Prehistoric site - lithic scatter, Magheramore, Co. Wicklow
Co. Wicklow |
Settlement Sites
On a stretch of the Wicklow coast near Magheramore, a small collection of objects was found that points quietly to human activity many thousands of years before anyone thought to write anything down.
The find consists of scattered flint artefacts alongside an elongated pebble bearing signs of use, the kind of wear that comes not from natural processes but from a hand repeatedly pressing, grinding, or striking. These things are easy to overlook, but a lithic scatter, as archaeologists call any surface concentration of worked or flint-knapped stone, can represent a campsite, a workshop, or simply a place where someone stopped for long enough to make or use a tool.

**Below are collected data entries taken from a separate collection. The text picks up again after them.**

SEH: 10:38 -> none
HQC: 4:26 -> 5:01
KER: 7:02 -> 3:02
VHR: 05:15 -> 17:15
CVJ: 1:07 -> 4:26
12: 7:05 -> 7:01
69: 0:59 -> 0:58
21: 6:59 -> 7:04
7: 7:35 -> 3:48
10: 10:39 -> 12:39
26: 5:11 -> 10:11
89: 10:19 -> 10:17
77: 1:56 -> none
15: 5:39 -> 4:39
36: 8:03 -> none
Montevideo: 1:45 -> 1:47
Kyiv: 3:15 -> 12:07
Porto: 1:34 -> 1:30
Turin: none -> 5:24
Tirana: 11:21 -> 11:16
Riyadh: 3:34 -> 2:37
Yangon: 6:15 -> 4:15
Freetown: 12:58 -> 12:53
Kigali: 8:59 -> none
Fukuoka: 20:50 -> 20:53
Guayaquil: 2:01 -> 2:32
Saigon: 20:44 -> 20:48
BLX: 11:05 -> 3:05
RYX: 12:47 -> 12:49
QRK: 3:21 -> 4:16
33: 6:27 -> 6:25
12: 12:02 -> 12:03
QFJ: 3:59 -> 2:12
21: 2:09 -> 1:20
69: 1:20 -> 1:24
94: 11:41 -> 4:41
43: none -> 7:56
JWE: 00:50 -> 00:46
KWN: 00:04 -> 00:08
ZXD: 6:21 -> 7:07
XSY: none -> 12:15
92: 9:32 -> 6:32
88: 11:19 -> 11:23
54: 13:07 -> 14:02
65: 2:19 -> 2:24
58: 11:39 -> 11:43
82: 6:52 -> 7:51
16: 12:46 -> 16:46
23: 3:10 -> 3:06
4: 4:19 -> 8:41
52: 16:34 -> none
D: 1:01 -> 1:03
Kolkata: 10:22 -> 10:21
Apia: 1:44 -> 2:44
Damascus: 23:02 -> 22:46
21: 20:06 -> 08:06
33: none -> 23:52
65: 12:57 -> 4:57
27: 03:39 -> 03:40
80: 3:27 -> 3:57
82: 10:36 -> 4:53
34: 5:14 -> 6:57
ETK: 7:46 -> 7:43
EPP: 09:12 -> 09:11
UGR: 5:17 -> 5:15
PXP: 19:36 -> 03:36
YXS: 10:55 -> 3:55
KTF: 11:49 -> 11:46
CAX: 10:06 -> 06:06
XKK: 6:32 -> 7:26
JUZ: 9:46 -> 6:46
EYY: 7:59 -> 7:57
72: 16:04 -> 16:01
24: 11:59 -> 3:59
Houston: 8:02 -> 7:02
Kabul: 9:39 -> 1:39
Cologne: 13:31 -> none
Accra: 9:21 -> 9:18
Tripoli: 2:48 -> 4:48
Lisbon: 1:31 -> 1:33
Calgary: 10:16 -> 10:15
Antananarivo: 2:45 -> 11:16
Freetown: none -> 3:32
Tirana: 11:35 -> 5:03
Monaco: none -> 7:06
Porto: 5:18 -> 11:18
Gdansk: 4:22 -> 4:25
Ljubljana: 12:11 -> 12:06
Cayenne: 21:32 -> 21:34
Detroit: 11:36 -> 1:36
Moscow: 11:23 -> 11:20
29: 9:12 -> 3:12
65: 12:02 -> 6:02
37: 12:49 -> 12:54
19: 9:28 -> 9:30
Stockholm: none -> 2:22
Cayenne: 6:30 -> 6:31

The site came to light through the work of two figures who shaped Irish prehistoric studies in the twentieth century, Professor Frank Mitchell and Professor Peter Woodman. Mitchell was a palaeoenvironmentalist whose work on Irish landscape change helped establish the deep chronology of human settlement on the island, while Woodman became the foremost authority on Irish Mesolithic and Stone Age archaeology. That their names are attached to even a modest scatter of flint near Magheramore suggests the find was considered worth recording, even if its exact date and cultural context remain unresolved. Flint does not occur naturally along much of the Wicklow coast, so its presence in any quantity raises quiet questions about where it came from and who carried it there.